I wasn't raised knowing how good God is. I grew up knowing religion — rules and doing your best and hoping it was enough. And when life got hard, I didn't run to God. I ran the other way.
Substance abuse took me places I never thought I'd go. It cost me my marriage. And even then, even in the middle of all of it, God never stopped working. Family and friends kept praying. And something started to shift.
Jimmie and I found our way back to each other. It didn't make sense. People said so. But we decided to try, and on our wedding day, something happened that changed everything. We both knelt down and asked Jesus to save us.
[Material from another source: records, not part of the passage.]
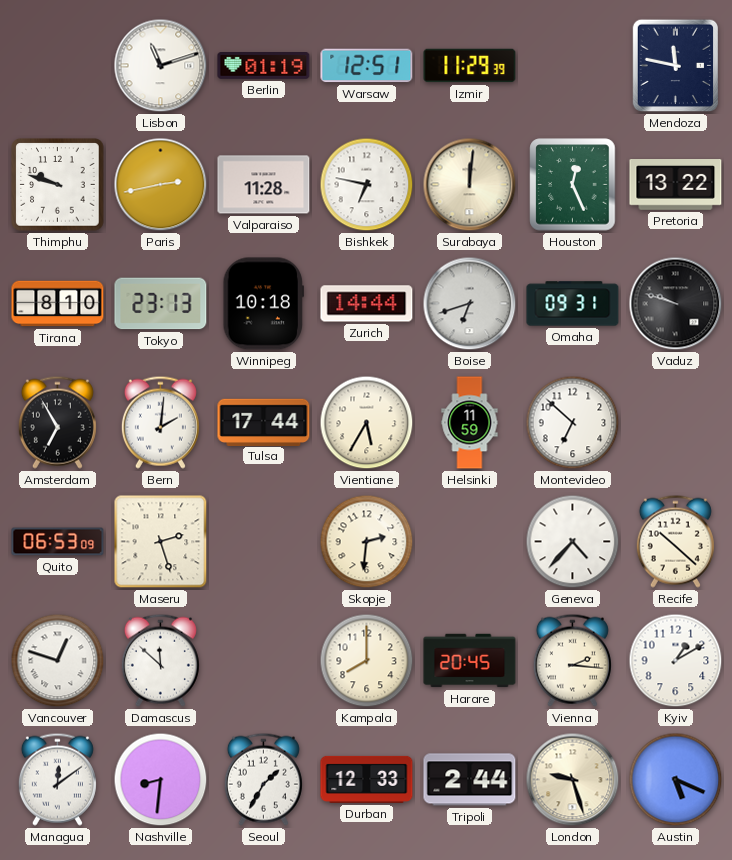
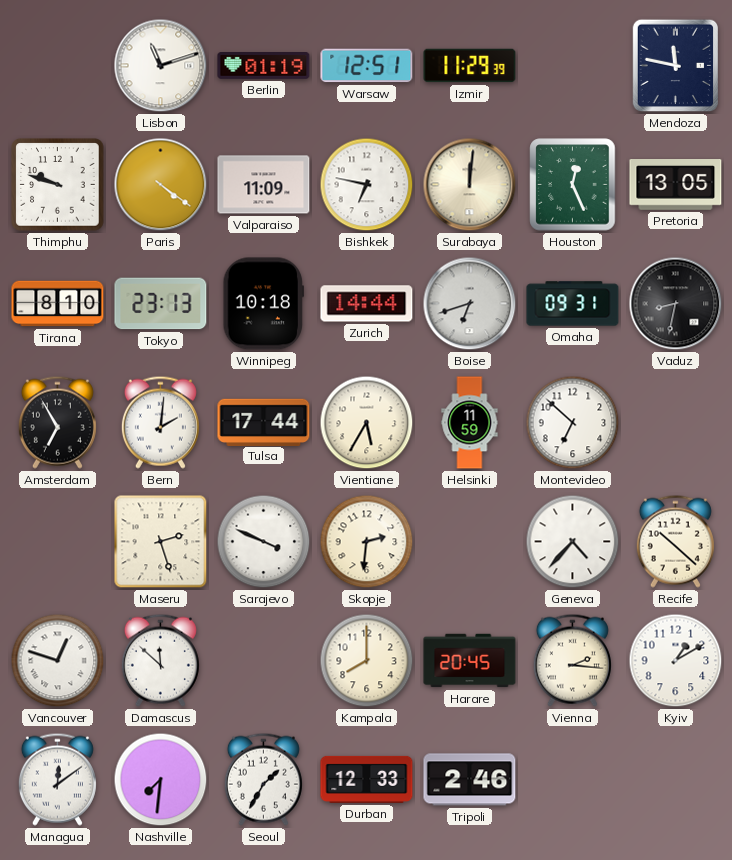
Paris: 2:43 -> 4:21
Valparaiso: 11:28 -> 11:09
Pretoria: 13:22 -> 13:05
Vaduz: 9:48 -> 8:32
Quito: 06:53 -> none
Sarajevo: none -> 3:49
Nashville: 8:31 -> 7:31
Tripoli: 2:44 -> 2:46
London: 9:27 -> none
Austin: 5:19 -> none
Right there. And He did.
That was 1976. We've been together ever since.
Once Jesus came in, everything started to change. Wrong thinking. Old wounds. The lies I'd believed about myself and about God — He started peeling them back one by one. I began to see that God isn't an angry judge waiting for me to mess up. He's a Father who adores His kids. He's the one who drew me back. He's the one who never left.
Out of that, Jimmie and I started Connect Ministries, built on a simple idea we call “The Ministry of Showin’ Up”. Wherever believers go, Christ goes. And where He goes, things happen. I'm a speaker, author, and the woman on the deck in Kansas City, Missouri. I've spoken at women's events, churches, and conferences — and my message is always the same: God is for you. Not just in theory. Right now, in your actual life.
My new book, Sitting on the Deck, is the most personal thing I've ever written. It's a devotional, a journal, and a coloring book all in one, because I believe meeting God can happen in the middle of your ordinary day, not just in a church service.
I'm married to my best friend Jimmie. We have three kids — Jessica, Jason, and Amanda — two wonderful sons-in-law, and nine grandchildren who are the joy of my life.
If you're wondering whether it's too late for your life to mean something — it's not. I'm proof.